Map of the parade route. The parade will end on Beach 102 Street this year.
The pipes will still play and the drums will still beat, but the Rockaway St. Patrick’s Day Parade will be a little less grand this year, thanks largely to a 2010 ruling by Mayor Michael Bloomberg that all city parades and festivals be cut in duration in order to save muchneeded overtime money.
That administrative ruling said that no parade could last more than five hours and that all parades had to be cut 25 percent in duration.
Because of that ruling, the parade, set for Saturday, March 5 this year, will end at Beach 102 Street rather than at Beach 95 Street, which has been its end point for the last several years.
Parade coordinator Michael Benn said that he tried to keep the parade route as it has been the past few years.
“I resubmitted the original permit request, hoping it would get through, but somebody was watching,” he said.
The parade will step off from Beach 129 Street and Newport Avenue and march east on Newport Avenue to Beach 116 Street, where it will turn south to Rockaway Beach Boulevard and then east again to Beach 102 Street.
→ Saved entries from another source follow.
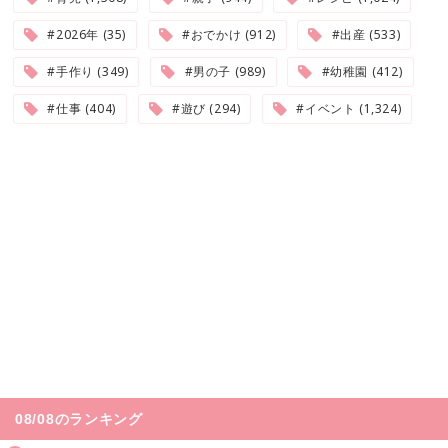
#2026年 (35)
#おでかけ (912)
#出産 (533)
#手作り (349)
#男の子 (989)
#幼稚園 (412)
#仕事 (404)
#遊び (294)
#イベント (1,324)
08/08のランキング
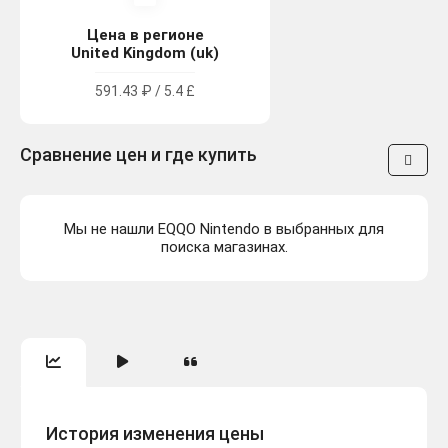
Цена в регионе
United Kingdom (uk)
591.43 ₽ / 5.4 £
Сравнение цен и где купить
Мы не нашли EQQO Nintendo в выбранных для
поиска магазинах.
История изменения цены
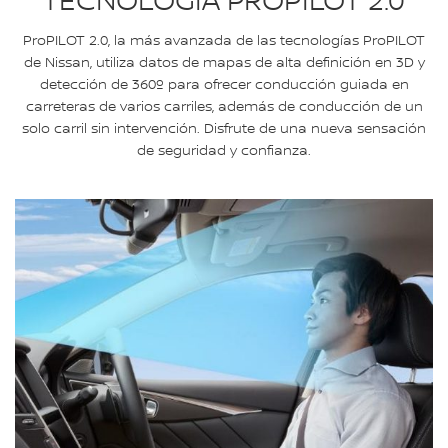
TECNOLOGÍA PROPILOT 2.0
ProPILOT 2.0, la más avanzada de las tecnologías ProPILOT
de Nissan, utiliza datos de mapas de alta definición en 3D y
detección de 360º para ofrecer conducción guiada en
carreteras de varios carriles, además de conducción de un
solo carril sin intervención. Disfrute de una nueva sensación
de seguridad y confianza.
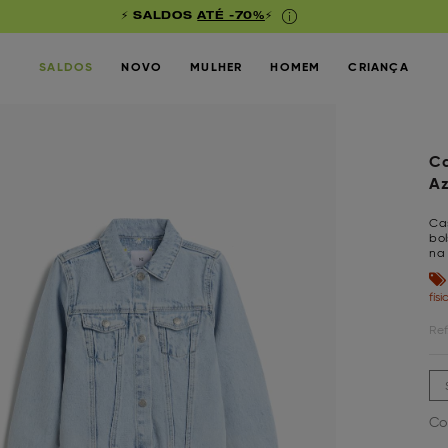
⚡ SALDOS
ATÉ -70%
⚡
SALDOS
NOVO
MULHER
HOMEM
CRIANÇA
Ca
Az
Ca
bol
na 
fís
Ref
Co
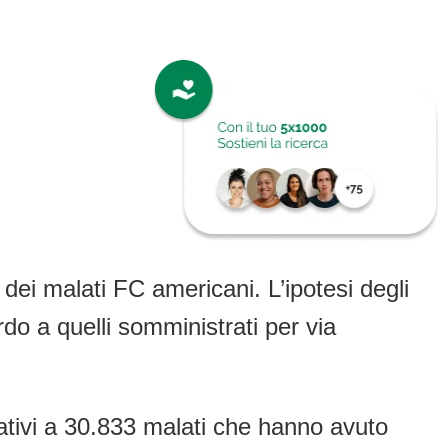
 dei malati FC americani. L’ipotesi degli
rdo a quelli somministrati per via
elativi a 30.833 malati che hanno avuto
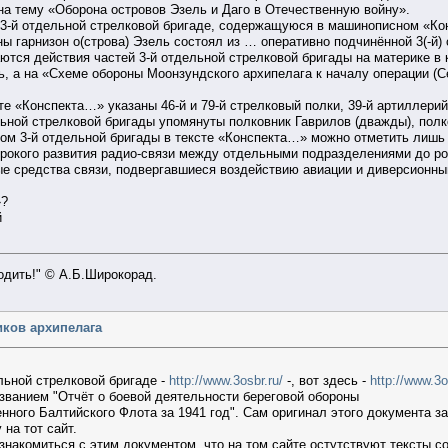
на тему «Оборона островов Эзель и Даго в Отечественную войну».
3-й отдельной стрелковой бригаде, содержащуюся в машинописном «Кон
ны гарнизон о(строва) Эзель состоял из … оперативно подчинённой 3(-й
ются действия частей 3-й отдельной стрелковой бригады на материке в к
ь, а на «Схеме обороны Моонзундского архипелага к началу операции (С
те «Конспекта…» указаны 46-й и 79-й стрелковый полки, 39-й артиллери
льной стрелковой бригады упомянуты полковник Гаврилов (дважды), пол
иком 3-й отдельной бригады в тексте «Конспекта…» можно отметить ли
рокого развития радио-связи между отдельными подразделениями до рот
е средства связи, подвергавшиеся воздействию авиации и диверсионным 
»?
й
ходить!" © А.Б.Широкорад.
иков архипелага
льной стрелковой бригаде -
http://www.3osbr.ru/
-, вот здесь -
http://www.3o
званием "Отчёт о боевой деятельности береговой обороны
нного Балтийского Флота за 1941 год". Сам оригинал этого документа за
 на тот сайт.
акомиться с этим документом, что на том сайте остутствуют тексты с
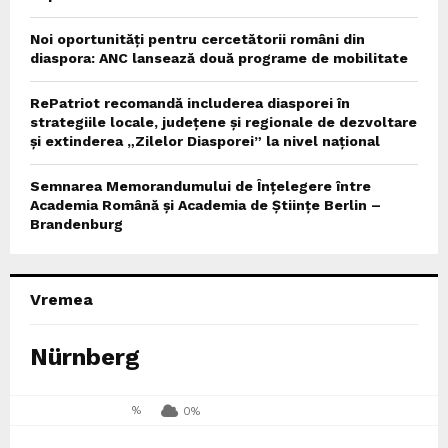
Noi oportunități pentru cercetătorii români din
diaspora: ANC lansează două programe de mobilitate
RePatriot recomandă includerea diasporei în
strategiile locale, județene și regionale de dezvoltare
și extinderea „Zilelor Diasporei” la nivel național
Semnarea Memorandumului de Înțelegere între
Academia Română și Academia de Științe Berlin –
Brandenburg
Vremea
Nürnberg
%
0%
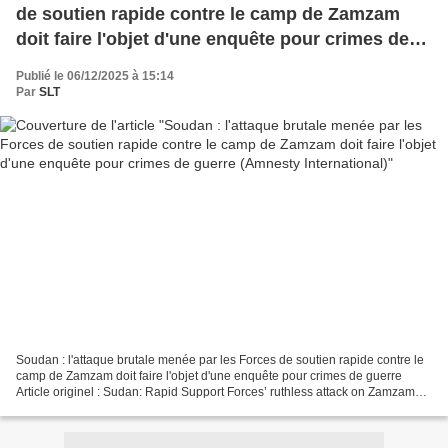
de soutien rapide contre le camp de Zamzam
doit faire l'objet d'une enquête pour crimes de
guerre (Amnesty International)
Publié le 06/12/2025 à 15:14
Par
SLT
Soudan : l'attaque brutale menée par les Forces de soutien rapide contre le
camp de Zamzam doit faire l'objet d'une enquête pour crimes de guerre
Article originel : Sudan: Rapid Support Forces’ ruthless attack on Zamzam
camp should be investigated for...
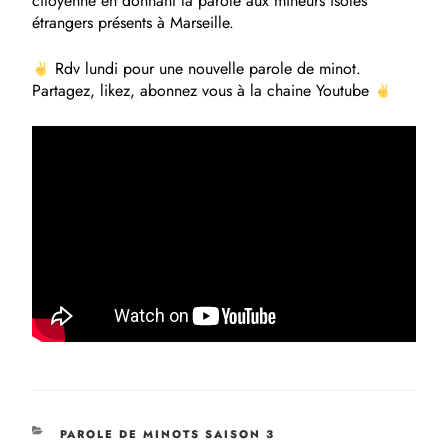
citoyenne en donnant la parole aux mineurs isolés
étrangers présents à Marseille.
Rdv lundi pour une nouvelle parole de minot.
Partagez, likez, abonnez vous à la chaine Youtube
PAROLE DE MINOTS SAISON 3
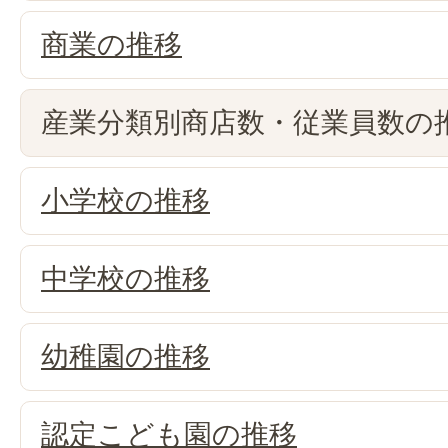
商業の推移
産業分類別商店数・従業員数の
小学校の推移
中学校の推移
幼稚園の推移
認定こども園の推移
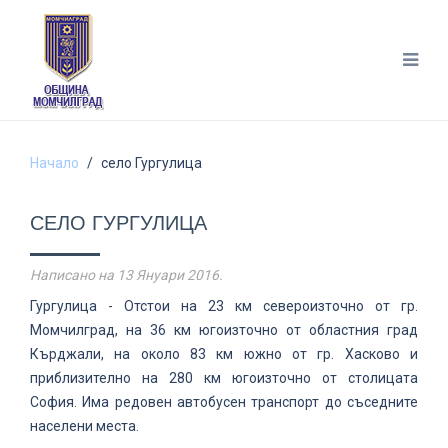
Начало
село Гургулица
СЕЛО ГУРГУЛИЦА
Написано на
13 Януари 2016
.
Гургулица - Отстои на 23 км североизточно от гр.
Момчилград, на 36 км югоизточно от областния град
Кърджали, на около 83 км южно от гр. Хасково и
приблизително на 280 км югоизточно от столицата
София. Има редовен автобусен транспорт до съседните
населени места.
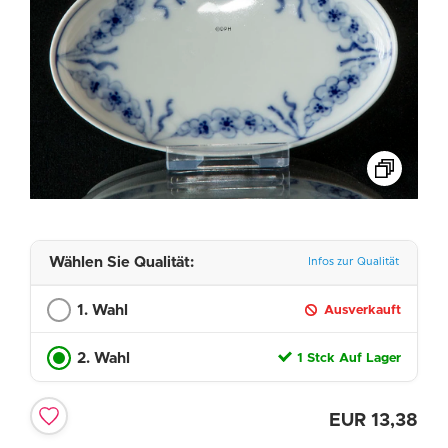
Wählen Sie Qualität:
Infos zur Qualität
1. Wahl
Ausverkauft
2. Wahl
1 Stck Auf Lager
EUR
13,38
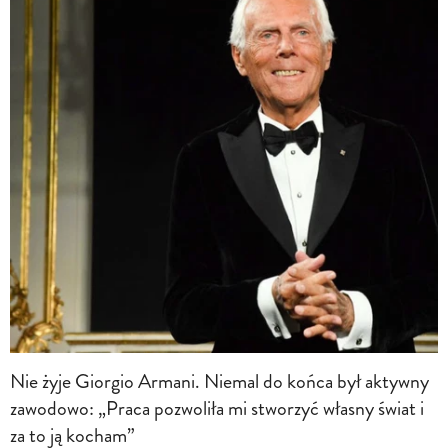
Nie żyje Giorgio Armani. Niemal do końca był aktywny
zawodowo: „Praca pozwoliła mi stworzyć własny świat i
za to ją kocham”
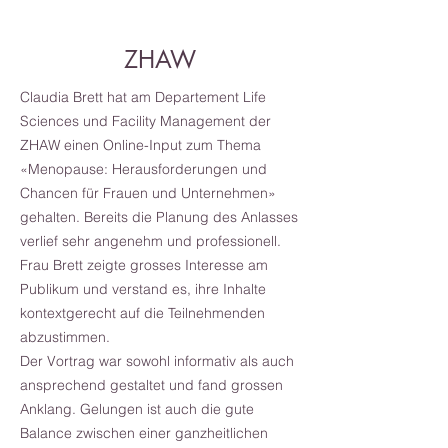
ZHAW
Claudia Brett hat am Departement Life
Sciences und Facility Management der
ZHAW einen Online-Input zum Thema
«Menopause: Herausforderungen und
Chancen für Frauen und Unternehmen»
gehalten. Bereits die Planung des Anlasses
verlief sehr angenehm und professionell.
Frau Brett zeigte grosses Interesse am
Publikum und verstand es, ihre Inhalte
kontextgerecht auf die Teilnehmenden
abzustimmen.
Der Vortrag war sowohl informativ als auch
ansprechend gestaltet und fand grossen
Anklang. Gelungen ist auch die gute
Balance zwischen einer ganzheitlichen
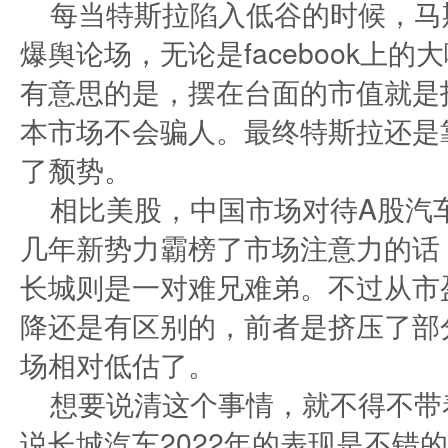
每当特斯拉陷入低谷的时候，马
爆舆论场，无论是facebook上的
有意思的是，摆在台面的市值就是
本市场不会骗人。最终特斯拉还是
了颓势。
相比美股，中国市场对待A股汽
几年新势力霸榜了市场注意力的话，
长城则是一对难兄难弟。不过从市
降还是有区别的，前者是挤压了部
场相对低估了。
想要说清这个事情，就不得不带
说长城汽车2022年的表现是不错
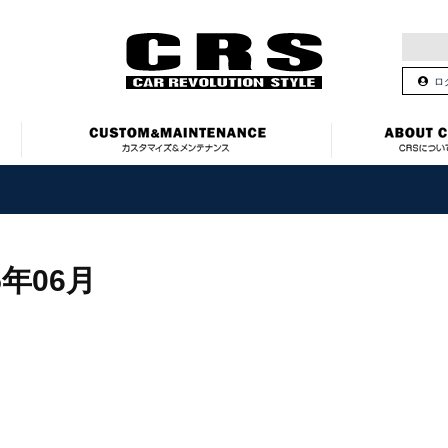
ロ
5年06月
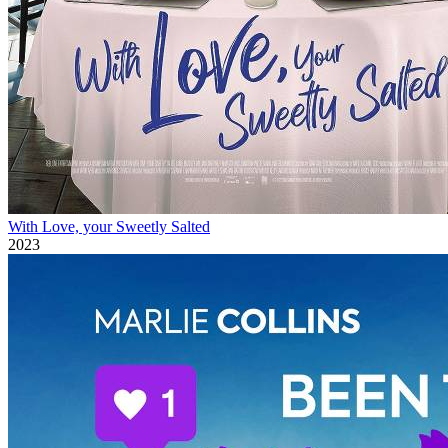
With Love, your Sweetly Salted
2023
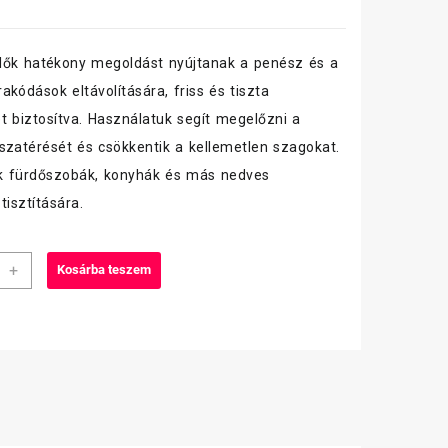
lők hatékony megoldást nyújtanak a penész és a
akódások eltávolítására, friss és tiszta
t biztosítva. Használatuk segít megelőzni a
szatérését és csökkentik a kellemetlen szagokat.
k fürdőszobák, konyhák és más nedves
tisztítására.
+
Kosárba teszem
z
fejes
iség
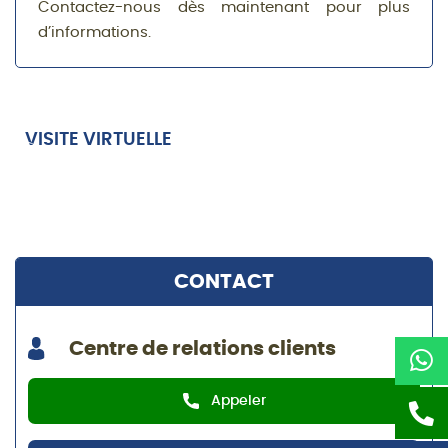
Contactez-nous dès maintenant pour plus
d’informations.
VISITE VIRTUELLE
CONTACT
Centre de relations clients
Appeler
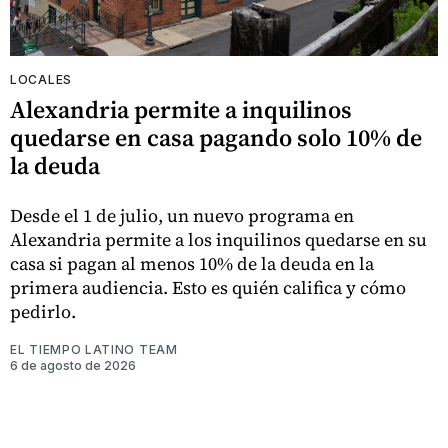
LOCALES
Alexandria permite a inquilinos
quedarse en casa pagando solo 10% de
la deuda
Desde el 1 de julio, un nuevo programa en
Alexandria permite a los inquilinos quedarse en su
casa si pagan al menos 10% de la deuda en la
primera audiencia. Esto es quién califica y cómo
pedirlo.
EL TIEMPO LATINO TEAM
6 de agosto de 2026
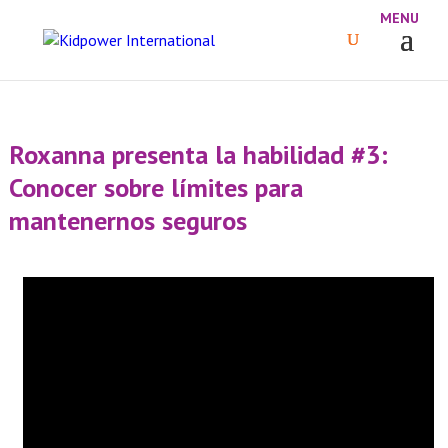
Roxanna presenta la habilidad #3:
Conocer sobre límites para
mantenernos seguros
The parade reviewing stand will be at Beach 105 Street and Rockaway Beach Boulevard, only three blocks from the parade’s end.
Though the sponsors of the parade, the Queens County St. Patrick’s Day and Cultural Committee, did not want to make the change, this is not the first time that the parade route has been cut.
Originally, the parade went all the way to Beach 84 Street and the St. Rose of Lima Church, where award ceremonies were held.
Over the years, however, the parade has ended in various years at Beach 92 and Beach 95 Streets.
“There was really nothing we could do, Benn concluded. “They even cut the Manhattan parade, and that’s saying something.